→ **What the task requires**: Your answer should be an exact copy of every record.

****

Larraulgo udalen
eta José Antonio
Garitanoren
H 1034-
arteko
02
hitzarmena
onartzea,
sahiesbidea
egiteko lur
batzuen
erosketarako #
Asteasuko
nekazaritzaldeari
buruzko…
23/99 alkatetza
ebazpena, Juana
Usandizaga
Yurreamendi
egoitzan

****

→ **Response to this exercise**:
Larraulgo udalen
eta José Antonio
Garitanoren
H 1034-
arteko
02
hitzarmena
onartzea,
sahiesbidea
egiteko lur
batzuen
erosketarako #
Asteasuko
nekazaritzaldeari
buruzko…
23/99 alkatetza
ebazpena, Juana
Usandizaga
Yurreamendi
egoitzan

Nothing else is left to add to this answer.